Nonetheless, several original shows have clicked with female viewers, who make up 60 percent of the ABC Family audience. “Wildfire,” a drama series set in the world of thoroughbred racing, was the third-highest-rated show in its time slot on basic cable among women 18 to 49, and “Beautiful People,” a drama series about a single mother who moves to New York with her two daughters, was the sixth-highest-rated show among women ages 18 to 34.
“At a pitch,” Ms. Juergens said, “we ask, will it appeal to our current audience? We want something that won’t inherently alienate men. We don’t want to lose them. We don’t want to lose the audience we have. We’re trying to create an environment where contemporary American families recognize themselves.”
Two-thirds of the new shows debuting on ABC Family in 2006 will have male leads, Ms. Juergens said, and the programming unit-formerly all female-recently had its own male debut. “We just hired a man [Fred Lidskog] as manager of programming for the male sensibility. Women tend to relate in a specific way, and to get a guy’s voice to break it up is more interesting to me.”
At the 4-year-old Hallmark Channel, understanding the brand is key, said David Kenin, executive VP of programming.
“Hallmark is 100 years old, and it’s done many self-evaluations,” Mr. Kenin said. “A lot of the characteristics of Hallmark are themes women respond to: family, character, relationships, celebrations. All those things relating to trust are part of Hallmark’s brand. We couldn’t do ‘Desperate Housewives’-that’s contrary to the brand.”
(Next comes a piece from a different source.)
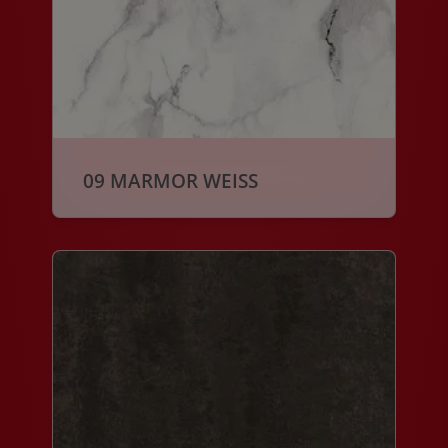
09 MARMOR WEISS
Kenin is an equal opportunity programming chief. He said that when he joined Hallmark three years ago the network audience was more female. “But it was a small audience,” he said. “I believed we would increase the number of women watching us by increasing the number of men.”
The plan seems to be working. From October 2004 to October of this year, Hallmark added more viewing households than any other ad-supported cable net.
Still, roughly 60 percent of Hallmark’s audience is female, a fact not lost on Mr. Kenin. “We have four movies, all starting with the word ‘love,'” he said.